We investigated different higher baseline cutoff and absolute delta changes of hs-TnI in order to improve the diagnostic performance of a possible rapid rule-in algorithm. As expected, the number of false positive patients showed a rapid decline with increasing delta. As an example, increasing the absolute change after 1 hour from 6 ng/L to 9 ng/L reduced the false positive patients from 103 to 53, while the sensitivity was still 73.2% and the PPV 78.8%. Higher deltas of 12 ng/L and 27 ng/L increased the PPV to 83.3 and 88.6%. These cutoffs resulted in PPVs, which seem to be as efficient as the 3-hour algorithm suggested by the guidelines, while the sensitivity is still comparable. Therefore, these higher deltas, compared to guideline suggestions, might offer safe and efficient rule-in after 1 hour.
Even a single baseline measurement with a hs-TnI cutoff at 52 ng/L is suggested in the ESC guideline. This cutoff concentration resulted in a PPV of 73.8% and a sensitivity of 54.3% in our cohort including 54 false positive patients. Again, higher cutoff concentrations increased the PPV, while the sensitivity was reduced.
Taken together, these findings raise the question, of how sure we want to be regarding the rule-in of patients. Should we aim for rule-in algorithm with a high PPV in order not to potentially harm patients due to invasive management, or should we aim for a high sensitivity in order not to miss any patients?
Pickering et al discussed a PPV of around 80%, which would be accepted by most clinicians, as it includes only 20% false positive patients.
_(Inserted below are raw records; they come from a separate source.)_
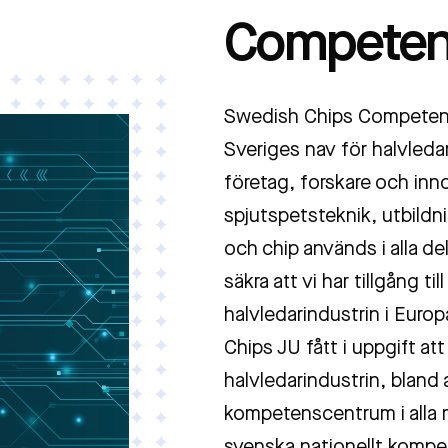
Competen
Swedish Chips Competen
Sveriges nav för halvle
företag, forskare och in
spjutspetsteknik, utbildn
och chip används i alla del
säkra att vi har tillgång t
halvledarindustrin i Euro
Chips JU fått i uppgift at
halvledarindustrin, bland 
kompetenscentrum i alla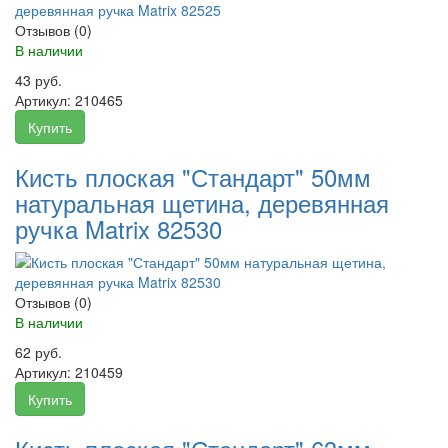
Отзывов (0)
В наличии
43 руб.
Артикул:
210465
Купить
Кисть плоская "Стандарт" 50мм
натуральная щетина, деревянная
ручка Matrix 82530
Отзывов (0)
В наличии
62 руб.
Артикул:
210459
Купить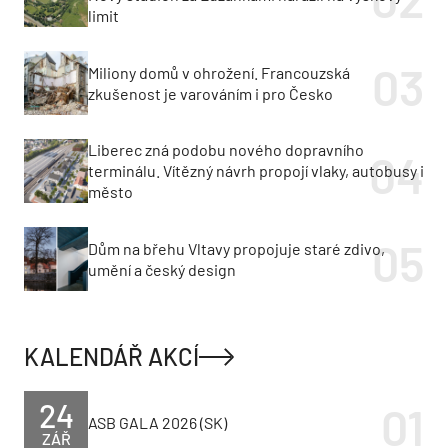
limit
Miliony domů v ohrožení. Francouzská
zkušenost je varováním i pro Česko
Liberec zná podobu nového dopravního
terminálu. Vítězný návrh propojí vlaky, autobusy i
město
Dům na břehu Vltavy propojuje staré zdivo,
umění a český design
KALENDÁŘ AKCÍ
24
ASB GALA 2026 (SK)
ZÁŘ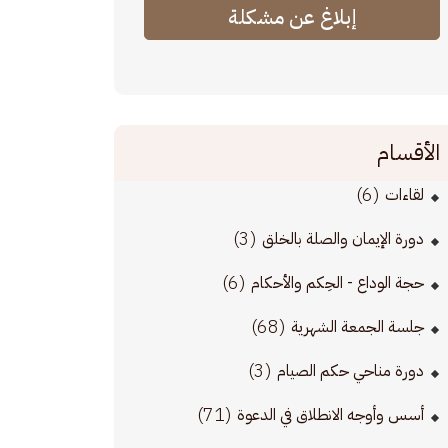
إبلاغ عن مشكلة
الأقسام
(6)
لقاءات
(3)
دورة الإيمان والصلة بالخلق
(6)
حجة الوداع - الحِكم والأحكام
(68)
جلسة الجمعة الشهرية
(3)
دورة مناحي حكم الصيام
(71)
أسس وأوجه الانطلاق في الدعوة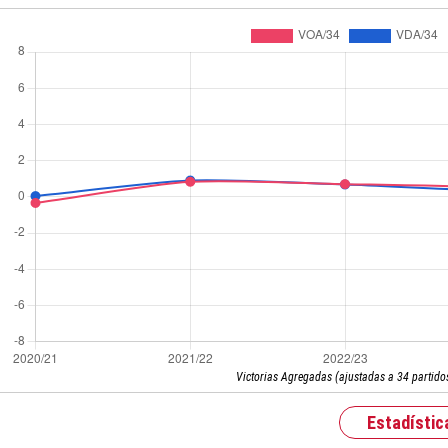
Victorias Agregadas (ajustadas a 34 partido
Estadístic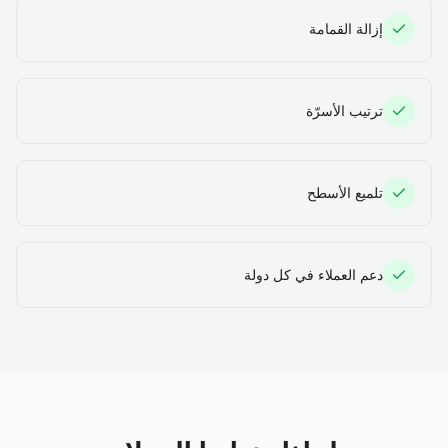
إزالة القمامة
ترتيب الأسرّة
تلميع الأسطح
دعم العملاء في كل دولة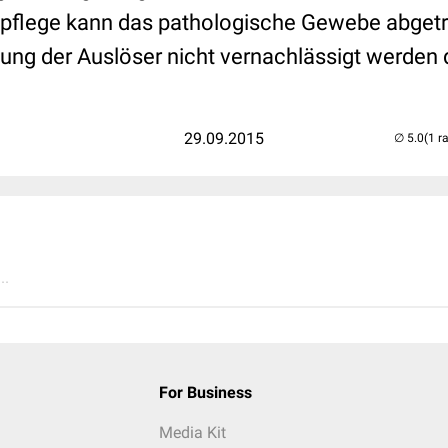
pflege kann das pathologische Gewebe abget
ung der Auslöser nicht vernachlässigt werden 
29.09.2015
(1 r
..
For Business
Media Kit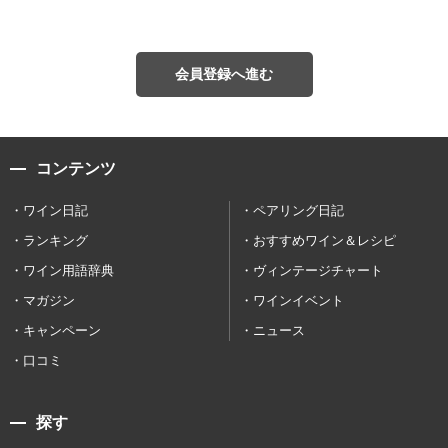
会員登録へ進む
コンテンツ
ワイン日記
ペアリング日記
ランキング
おすすめワイン＆レシピ
ワイン用語辞典
ヴィンテージチャート
マガジン
ワインイベント
キャンペーン
ニュース
口コミ
探す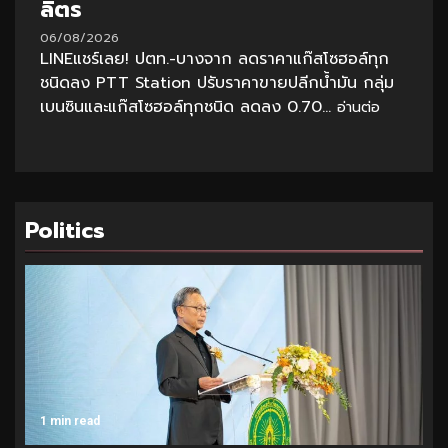
ลิตร
06/08/2026
LINEแชร์เลย! ปตท.-บางจาก ลดราคาแก๊สโซฮอล์ทุก
ชนิดลง PTT Station ปรับราคาขายปลีกน้ำมัน กลุ่ม
เบนซินและแก๊สโซฮอล์ทุกชนิด ลดลง 0.70...
อ่านต่อ
Politics
1 min read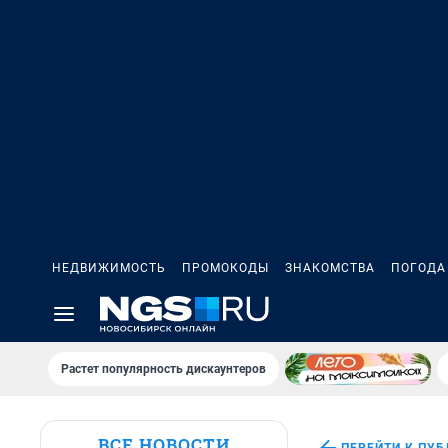
НЕДВИЖИМОСТЬ
ПРОМОКОДЫ
ЗНАКОМСТВА
ПОГОДА
Растет популярность дискаунтеров
ВСЕ НОВОСТИ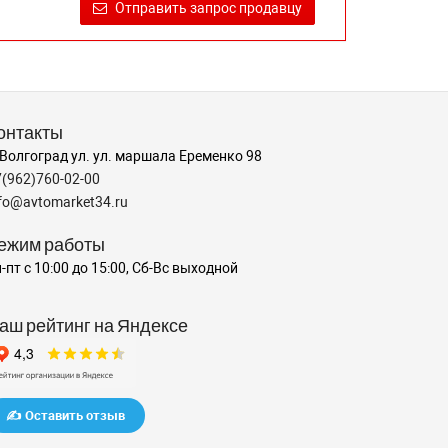
Отправить запрос продавцу
онтакты
 Волгоград ул. ул. маршала Еременко 98
7(962)760-02-00
nfo@avtomarket34.ru
ежим работы
-пт с 10:00 до 15:00, Сб-Вс выходной
аш рейтинг на Яндексе
✍️ Оставить отзыв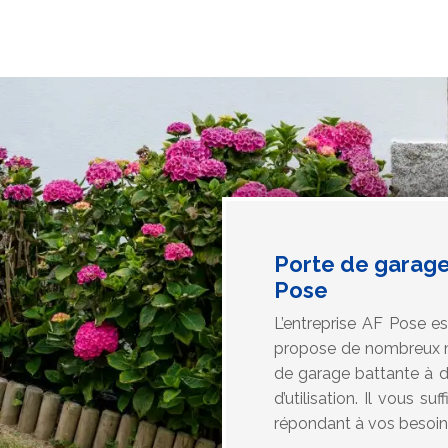
Porte de garage 
Pose
L’entreprise AF Pose es
propose de nombreux mo
de garage battante à d
d’utilisation. Il vous 
répondant à vos besoins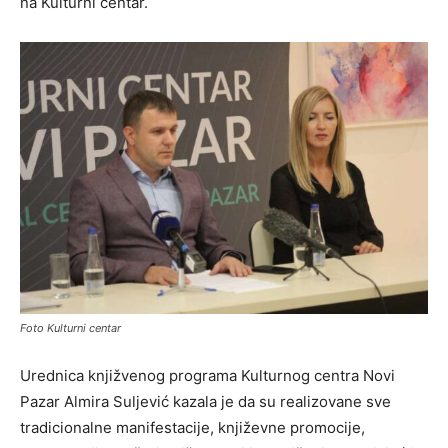
na Kulturni centar.
Foto Kulturni centar
Urednica knjižvenog programa Kulturnog centra Novi
Pazar Almira Suljević kazala je da su realizovane sve
tradicionalne manifestacije, književne promocije,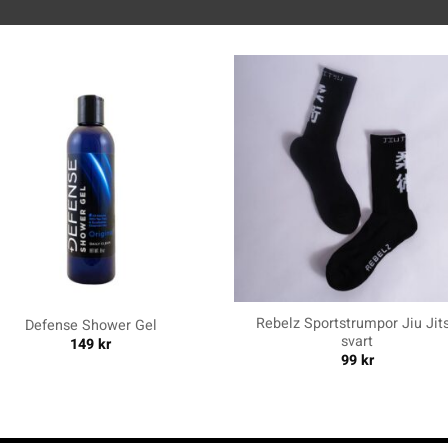
+
Rebelz Sportstrumpor Jiu Jit
Defense Shower Gel
svart
149
kr
99
kr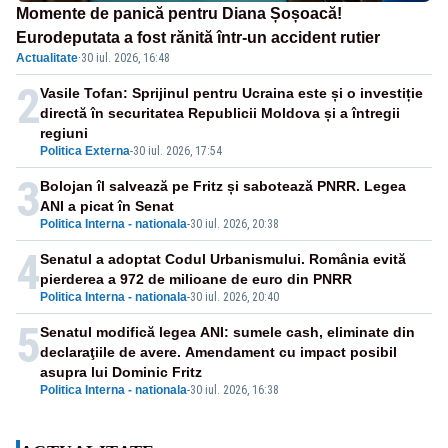
Momente de panică pentru Diana Șoșoacă!
Eurodeputata a fost rănită într-un accident rutier
Actualitate
·
30 iul. 2026, 16:48
2
Vasile Tofan: Sprijinul pentru Ucraina este și o investiție
directă în securitatea Republicii Moldova și a întregii
regiuni
Politica Externa
-
30 iul. 2026, 17:54
3
Bolojan îl salvează pe Fritz și sabotează PNRR. Legea
ANI a picat în Senat
Politica Interna - nationala
-
30 iul. 2026, 20:38
4
Senatul a adoptat Codul Urbanismului. România evită
pierderea a 972 de milioane de euro din PNRR
Politica Interna - nationala
-
30 iul. 2026, 20:40
5
Senatul modifică legea ANI: sumele cash, eliminate din
declaraţiile de avere. Amendament cu impact posibil
asupra lui Dominic Fritz
Politica Interna - nationala
-
30 iul. 2026, 16:38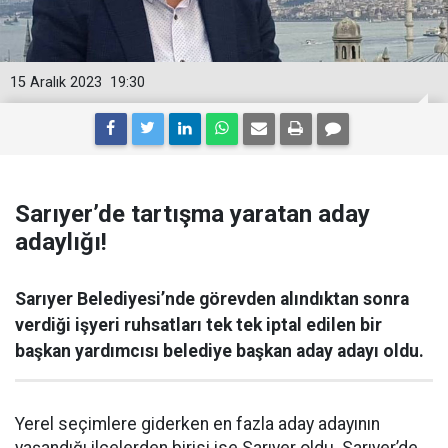
15 Aralık 2023
19:30
Sarıyer’de tartışma yaratan aday
adaylığı!
Sarıyer Belediyesi’nde görevden alındıktan sonra
verdiği işyeri ruhsatları tek tek iptal edilen bir
başkan yardımcısı belediye başkan aday adayı oldu.
Yerel seçimlere giderken en fazla aday adayının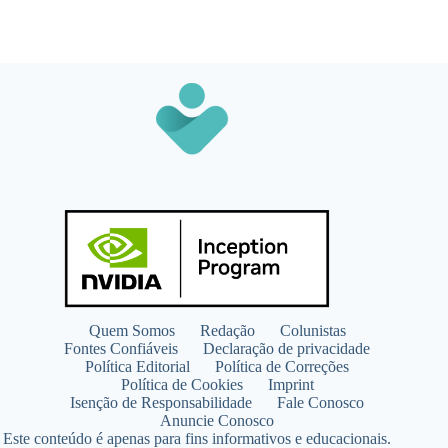
Quem Somos
Redação
Colunistas
Fontes Confiáveis
Declaração de privacidade
Política Editorial
Política de Correções
Política de Cookies
Imprint
Isenção de Responsabilidade
Fale Conosco
Anuncie Conosco
Este conteúdo é apenas para fins informativos e educacionais.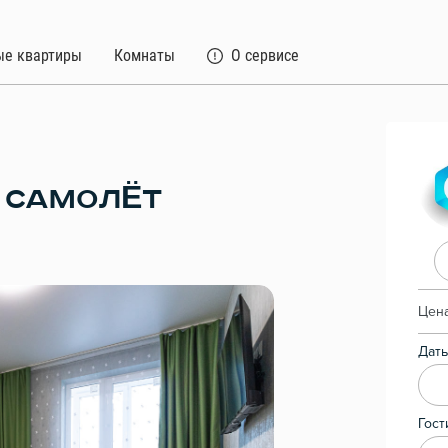
ые квартиры
Комнаты
О сервисе
К САМОЛЁТ
Цена
Даты
Гост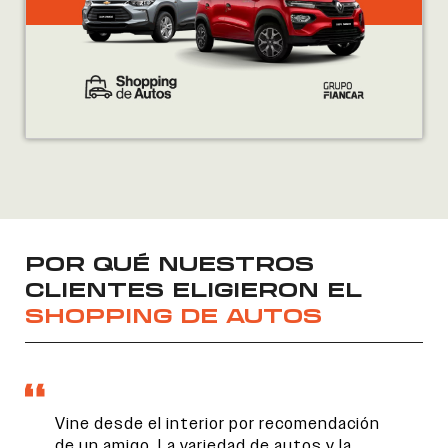
POR QUÉ NUESTROS
CLIENTES ELIGIERON EL
SHOPPING DE AUTOS
Vine desde el interior por recomendación
de un amigo. La variedad de autos y la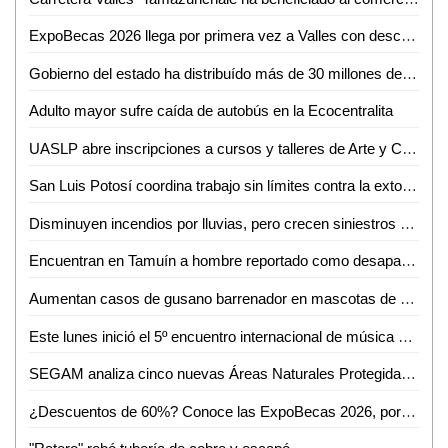
ExpoBecas 2026 llega por primera vez a Valles con descuentos de hasta 60% para estudiantes
Gobierno del estado ha distribuído más de 30 millones de litros de agua
Adulto mayor sufre caída de autobús en la Ecocentralita
UASLP abre inscripciones a cursos y talleres de Arte y Cultura para el semestre agosto-diciembre 2026
San Luis Potosí coordina trabajo sin límites contra la extorsión
Disminuyen incendios por lluvias, pero crecen siniestros en viviendas de SLP: Bomberos
Encuentran en Tamuín a hombre reportado como desaparecido en Tamasopo
Aumentan casos de gusano barrenador en mascotas de Ciudad Valles
Este lunes inició el 5º encuentro internacional de música de cámara
SEGAM analiza cinco nuevas Áreas Naturales Protegidas para frenar la deforestación en San Luis Potosí
¿Descuentos de 60%? Conoce las ExpoBecas 2026, por primera vez en Ciudad Valles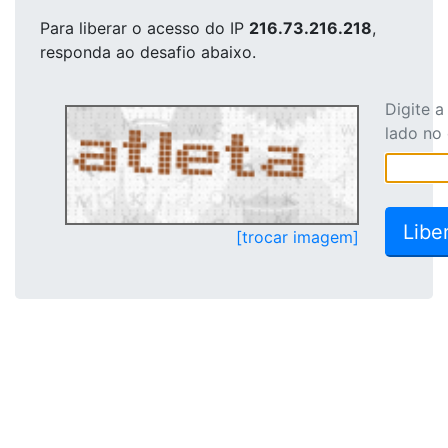
Para liberar o acesso
do IP
216.73.216.218
,
responda ao desafio abaixo.
Digite 
lado no
[trocar imagem]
In our present study, we aimed for a PPV of more than 85%, as this was achieved by the clinical standard using the 3-hours approach. This approach is highly accepted by clinicians and used worldwide. However, most investigations are solely based on biomarker analyses and dismiss the actual clinical symptoms, cardiovascular risk profile and other diagnostic tools, such as ECG or echocardiography. To address this topic, we included the information of an ischemic ECG to the analyses. Here, the PPVs were increased, while the efficacy was reduced. As an example, the PPV was increased from 83.3% to 90.5%, when adding the ischemic ECG to an absolute change of 12 ng/L. However, the TP patients were reduced from 184 to 95. These findings highlight the importance of troponin concentrations, when diagnosing AMI. Nevertheless, physicians in the ED need to add further information to their decision-making, when using high-sensitivity troponin assays. In future, an even more individualized approach that is not based on clear cutoff concentrations, but includes a variety of risk predictors might be useful to optimize the diagnostic accuracy.
Strengths and limitations
This study has several strengths, but also some limitations. The BACC study is a well-characterized population with a gold-standard adjudication of the final diagnosis and serial sampling after only 1 hour. Nevertheless, it is a single-center study and represents a limited variety of patients. The results presented in this manuscript are specific for this hs-TnI assay and cannot be generalized to other assays. Further validation in external cohorts and other troponin assays is therefore mandatory. Finally, our analyses were performed in a prospective, but not randomized study. Therefore, it remains a scientific need to compare current clinical standard to a rapid approach in a randomized trial.
Conclusion
The diagnosis of AMI based on hs-TnI is still challenging. Final decision-making should always include individual the cardiovascular risk profile and other diagnostic tools. The application of absolute hs-TnI changes after 1 hour might facilitate rapid rule-in of AMI patients.
Supporting information
S1 Fig. Positive predictive value for diagnosis of AMI using a single baseline troponin measurement or a 0/1-hour absolute change.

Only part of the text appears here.